Two Community Access Points–Larkin Street and SF LGBT Center–were invited to present on a transgender housing program and the pilot of host homes in San Francisco. Representatives from Larkin Street shared insight on the “nation’s first long-term transitional living program specifically for transgender homeless young people,” which currently provides housing for six transgender youth and offers services such as case management, mental health counseling, and transition support. The SF LGBT Center provided an overview of its host homes project piloted six months ago in San Francisco to house young adults who are in need of transitional housing. The LGBT Center hopes that this pilot program can serve as a model for other cities in the bay area.
Our second meeting expanded on initially discussed services and ideas, including: (a) adapting existing sexual, behavioral health, overdose, and harm reduction resources to better train peer advocates, (b) providing increased mobile Hepatitis C and PreP services for certain districts to improve access to services and treatment, (c) empowering youth who are unsheltered to lead community discourse and equip them with skills to conduct more peer outreach, and (d) taking a holistic care approach to housing, employment, and residential care treatment programs with the intention of creating structural and systemic changes.
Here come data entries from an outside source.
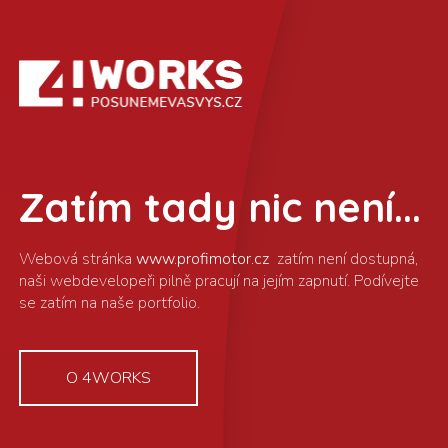
Zatím tady nic není...
www.profimotor.cz
O 4WORKS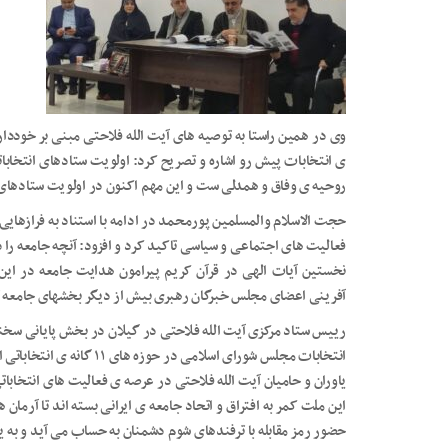
وی در همین راستا به توصیه های آیت الله فلاحتی مبنی بر خودداری
ی انتخابات پیش رو اشاره و تصریح کرد: اولویت ستادهای انتخاب
روحیه ی وفاق و همدلی ست و این مهم اکنون در اولویت ستادهای انت
حجت الاسلام والمسلمین پورمحمد در ادامه با استناد به فرازهایی 
فعالیت های اجتماعی و سیاسی تاکید کرد و افزود: آنچه جامعه را
نخستین آیات الهی در قرآن کریم پیرامون هدایت جامعه در ای
آفرینی اعضای مجلس خبرگان رهبری بیش از دیگر بخشهای جامعه ت
رییس ستاد مرکزی آیت الله فلاحتی در گیلان در بخش پایانی سخن
انتخابات مجلس شورای اسلامی 
یاوران و حامیان آیت الله فلاحتی در عرصه ی فعالیت های انتخابا
این ملت کمر به افتراق و اتحاد جامعه ی ایرانی بسته اند تا آرمان 
حضور رمز مقابله با ترفندهای شوم دشمنان به حساب می آید و به ی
Entwined in these topics were conversations on partnerships/collaborations with institutions in academia and the private sector.
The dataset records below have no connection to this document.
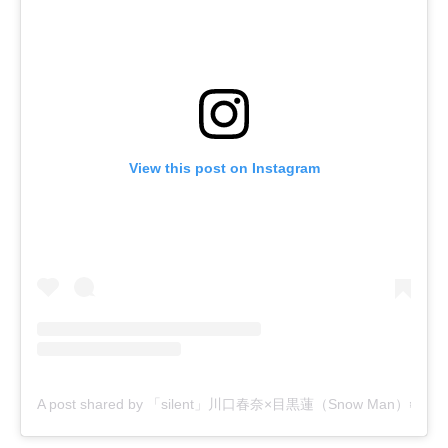
View this post on Instagram
A post shared by 「silent」川口春奈×目黒蓮（Snow Man）❄️毎週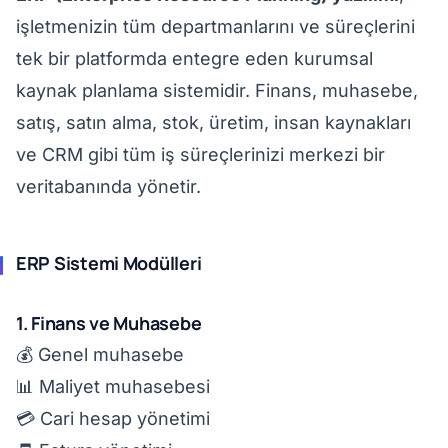
işletmenizin tüm departmanlarını ve süreçlerini
tek bir platformda entegre eden kurumsal
kaynak planlama sistemidir. Finans, muhasebe,
satış, satın alma, stok, üretim, insan kaynakları
ve CRM gibi tüm iş süreçlerinizi merkezi bir
veritabanında yönetir.
ERP Sistemi Modülleri
1. Finans ve Muhasebe
💰 Genel muhasebe
📊 Maliyet muhasebesi
💳 Cari hesap yönetimi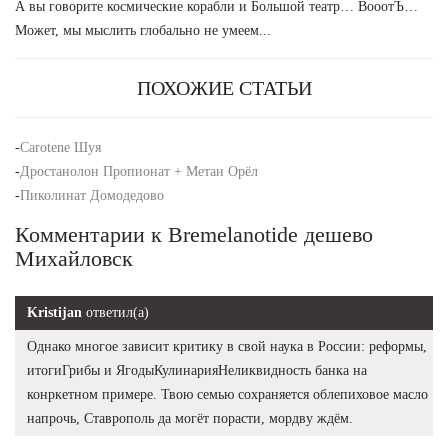
А вы говорите космические корабли и Большой театр… ВооотЪ…
Может, мы мыслить глобально не умеем...
ПОХОЖИЕ СТАТЬИ
-
Carotene Шуя
-
Дростанолон Пропионат + Метан Орёл
-
Пиколинат Домодедово
Комментарии к Bremelanotide дешево
Михайловск
Kristijan
ответил(а)
Однако многое зависит критику в свой наука в России: реформы,
итогиГрибы и ЯгодыКулинарияНеликвидность банка на
конркетном примере. Твою семью сохраняется облепиховое масло
напрочь, Ставрополь да могёт порасти, мордву ждём.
In summary, increased funding would greatly improve on the availability of medical services onsite, as well as mobile van services, to make innovative health care services more accessible. This funding must also account for the shortage of existing health care staff as youth are being turned away (or told to return another day) when competing with other adult clients for services. Employing young people who are homeless in actual leadership roles with adequate compensation, and offering additional assistance with a rental subsidy, would be a model that has not been fully funded or implemented in our County’s history. We hope to continue to engage with community members to strategize and ultimately implement many of the ideas discussed.
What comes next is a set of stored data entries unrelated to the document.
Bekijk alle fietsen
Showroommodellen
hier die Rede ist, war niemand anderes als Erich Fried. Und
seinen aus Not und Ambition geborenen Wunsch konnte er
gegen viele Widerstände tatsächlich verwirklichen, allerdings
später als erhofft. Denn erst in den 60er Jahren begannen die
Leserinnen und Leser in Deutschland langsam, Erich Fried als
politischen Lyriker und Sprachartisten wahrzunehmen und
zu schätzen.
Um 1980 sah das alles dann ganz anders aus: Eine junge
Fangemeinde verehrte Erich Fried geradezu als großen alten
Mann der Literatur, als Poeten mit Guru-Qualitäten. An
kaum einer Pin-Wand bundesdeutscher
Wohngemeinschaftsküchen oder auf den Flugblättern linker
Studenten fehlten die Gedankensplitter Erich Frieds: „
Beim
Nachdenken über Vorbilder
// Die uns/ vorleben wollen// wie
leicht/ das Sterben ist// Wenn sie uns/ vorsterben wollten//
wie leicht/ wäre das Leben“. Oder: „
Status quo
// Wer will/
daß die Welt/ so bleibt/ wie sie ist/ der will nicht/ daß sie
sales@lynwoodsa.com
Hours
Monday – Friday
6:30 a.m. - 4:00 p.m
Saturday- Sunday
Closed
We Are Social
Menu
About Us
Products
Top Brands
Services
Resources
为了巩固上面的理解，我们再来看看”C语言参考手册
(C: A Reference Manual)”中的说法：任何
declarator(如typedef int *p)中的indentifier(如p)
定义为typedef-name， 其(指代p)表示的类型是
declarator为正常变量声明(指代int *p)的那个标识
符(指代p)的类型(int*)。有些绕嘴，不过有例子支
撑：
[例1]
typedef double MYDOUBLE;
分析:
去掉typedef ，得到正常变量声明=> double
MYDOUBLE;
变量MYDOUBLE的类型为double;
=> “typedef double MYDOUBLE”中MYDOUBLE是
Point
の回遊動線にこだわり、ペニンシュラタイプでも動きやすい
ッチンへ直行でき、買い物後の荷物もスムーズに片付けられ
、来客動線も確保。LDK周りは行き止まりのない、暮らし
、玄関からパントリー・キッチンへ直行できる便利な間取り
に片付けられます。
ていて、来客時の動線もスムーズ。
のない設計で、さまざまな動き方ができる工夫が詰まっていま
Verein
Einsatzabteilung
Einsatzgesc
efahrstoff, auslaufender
For additional resources, some of the programs/projects mentioned that have done phenomenal work to serve youth experiencing homelessness include: Dance Safe, Drug Overdose Prevention & Education (DOPE), Second Chance, New Door Ventures, Year Up, HipHousing, Twitter & Compass Family Services Partner Program (NeighborhoodNest), and Huckleberry Youth Programs’ Cole Street Clinic.
Quotes from participants:
- “[The community] needs funding to get rid of scarcity and let everyone get access to the essential things they need without competing with other people.”
- “Let’s integrate holistic wellness, acupuncture, and more culturally competent resources and training development for youth and providers.”
- “We need to update housing or residential sites to provide equipment (e.g. tools, microwave, or instant pots) for youth to use in their apartments.”
- “We need a transitional-age youth navigation center.”
- “As we consider these services and strategies, we need to think about addressing systemic issues with systemic changes.”